Rad53 functions independently of canonical replication checkpoint signaling

Even though the replication checkpoint has been studied extensively, we suggest that Rad53 can be activated in the absence of its known activators, Mec1 and Tel1. Consistent with our inference, independent lines of evidence support the hypothesis that Rad53 exhibits genome stability functions independently of Mec1 and Tel1. In unperturbed cell cycles, rad53Δ cells display slower S-phase progression than mec1Δ (Manfrini et al., 2012), an effect that we also observed during replication stress (Figure 5D). Rad53 is recruited to replication fork proximal sites independently of the mediator Mrc1, suggestive of checkpoint-independent Rad53 recruitment (Sheu et al., 2021). Rad53 also binds to gene promoters independently of Mrc1 and Mec1, again indicating Rad53 function independent of Mec1 (Sheu et al., 2021). MEC1 and RAD53 have genetically distinct roles in stabilizing stressed replication forks (Lanz et al., 2018; Segurado and Diffley, 2008), although Mec1-independent function of Rad53 was not noted. Finally, Rad53 function in the degradation of excess histones is Mec1-independent (Gunjan and Verreault, 2003). We demonstrated that Rad53 is phosphorylated in MMS-induced DNA replication stress in cells lacking Mec1 and Tel1. Two sites were of particular interest: (1) a canonical S/T-Q phosphorylation site at Ser480 in the SCD2 domain, known to be important for Rad53 oligomerization, and (2) an autophosphorylation site at Thr358 that, when mutated to alanine, severely compromises full Rad53 phosphorylation (Chen et al., 2014; Ma and Stern, 2008; Wybenga-Groot et al., 2014). Our data are consistent with a model in which Rad53 kinase can contribute to replication stress resistance even in the absence of its main activators, Mec1 and Tel1. However, it remains to be seen whether Mec1-independent activation of Rad53 is present constitutively or is only active when canonical checkpoint signaling is compromised. At present, we cannot distinguish between Mec1-independent activation of Rad53 being an acute response or a longer-term adaptation. We note, however, that the Mec1-independent Rad53 activation phenomenon is observed in independently constructed mec1∆ strains without a need for long-term passaging of cells and is observed in rad9∆ and mrc1-AQ contexts where cell growth is not compromised as it is in mec1∆.
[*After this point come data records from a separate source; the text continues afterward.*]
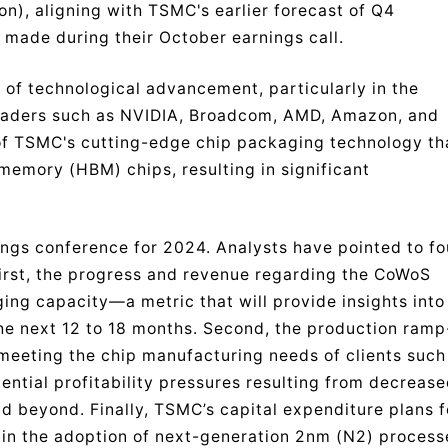
on), aligning with TSMC's earlier forecast of Q4
 made during their October earnings call.
e of technological advancement, particularly in the
leaders such as NVIDIA, Broadcom, AMD, Amazon, and
 of TSMC's cutting-edge chip packaging technology th
memory (HBM) chips, resulting in significant
ings conference for 2024. Analysts have pointed to fo
First, the progress and revenue regarding the CoWoS
ng capacity—a metric that will provide insights into
he next 12 to 18 months. Second, the production ramp
or meeting the chip manufacturing needs of clients such
ential profitability pressures resulting from decreas
 beyond. Finally, TSMC’s capital expenditure plans f
in the adoption of next-generation 2nm (N2) process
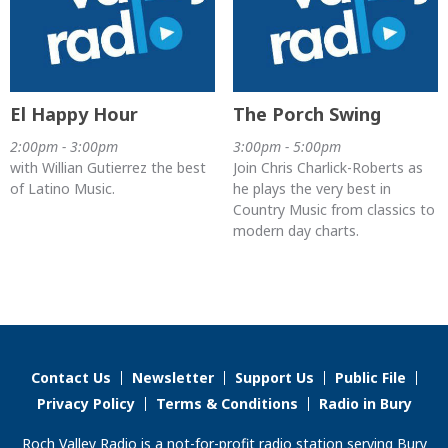
El Happy Hour
The Porch Swing
2:00pm - 3:00pm
3:00pm - 5:00pm
with Willian Gutierrez the best
Join Chris Charlick-Roberts as
of Latino Music.
he plays the very best in
Country Music from classics to
modern day charts.
Contact Us
Newsletter
Support Us
Public File
Privacy Policy
Terms & Conditions
Radio in Bury
Roch Valley Radio is a not-for-profit radio station serving Bury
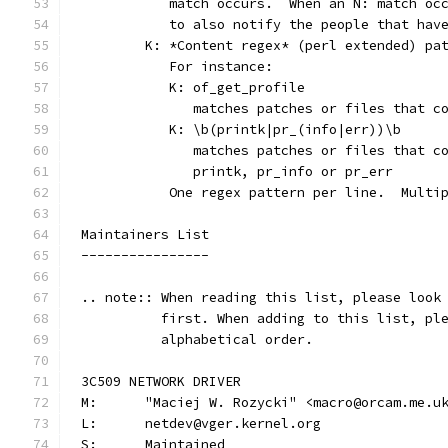
	   match occurs.  When an N: match oc
	   to also notify the people that hav
	K: *Content regex* (perl extended) pa
	   For instance:
	   K: of_get_profile
	      matches patches or files that c
	   K: \b(printk|pr_(info|err))\b
	      matches patches or files that c
	      printk, pr_info or pr_err
	   One regex pattern per line.  Multi
Maintainers List
----------------
.. note:: When reading this list, please look
          first. When adding to this list, pl
          alphabetical order.
3C509 NETWORK DRIVER
M:	"Maciej W. Rozycki" <macro@orcam.me.u
L:	netdev@vger.kernel.org
S:	Maintained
Mec1-independent activation of Rad53 occurs through dimerization and phosphorylation

The typical mode for Rad53 activation requires its phosphorylation-dependent interaction with checkpoint mediator proteins Mrc1 or Rad9 (Durocher et al., 2000; Sweeney et al., 2005). Upon replication stress, Mec1 is recruited to and activated at RPA-coated ssDNA, where it then phosphorylates Rad9, among many other targets (Rouse and Jackson, 2002; Zou and Elledge, 2003). Mec1 phosphorylation enables Rad9 binding to the Rad53 FHA2 domain. Mec1 then phosphorylates several residues in the Rad53 SCD1 domain, resulting in the oligomerization, autophosphorylation, and full activation of Rad53 (Sanchez et al., 1999). Our data indicate that Mec1-independent activation of Rad53 occurs in a similar manner. The phosphorylation at Ser480 of Rad53 that we detect in the absence of Mec1 promotes oligomerization, and phosphorylation at Thr358 of Rad53 in the absence of Mec1 indicates that dimerization and trans-autophosphorylation has occurred. Since Rad9 and Mrc1 are not required for the Mec1-independent Rad53 activity that we observe, we propose that additional factors serve to increase the local concentration of Rad53 enough to promote oligomerization and trans-autophosphorylation. Concentration-dependent activation of Rad53 has been observed upon overexpression of Rad53 in bacteria (Gilbert et al., 2001), consistent with local concentration of Rad53 being sufficient to cause at least partial activation. Therefore, it is reasonable to speculate that a portion of total Rad53 protein can locally concentrate, activate, and exert its functions, independently of the canonical checkpoint activating factors Mec1, Tel1, Rad9, and Mrc1.

Rtg3 functions to maintain genome stability

Changes in the mitochondrial state, or its dysfunction, activate a transcriptional program that adjusts metabolic activities and stress responses and is termed retrograde (RTG) regulation (Giannattasio et al., 2005; Jazwinski, 2013). In yeast, Rtg1 and Rtg3 are basic helix-loop-helix leucine zipper transcriptional activators that translocate into the nucleus when cells experience mitochondrial dysfunction. Rtg2 is another key protein component of the RTG signaling pathway and is required for Rtg1/3 nuclear accumulation. RTG signaling integrates with another signaling pathway that senses intracellular stress, the TOR pathway (Crespo et al., 2002). Unexpectedly, we found that RTG signaling is also involved in genome maintenance. Most strikingly, our finding that Rtg3 contributes to Rad53 phosphorylation status implicates retrograde response factors in replication checkpoint signaling, Rad53 function, and cellular fitness upon exposure to DNA replication stress.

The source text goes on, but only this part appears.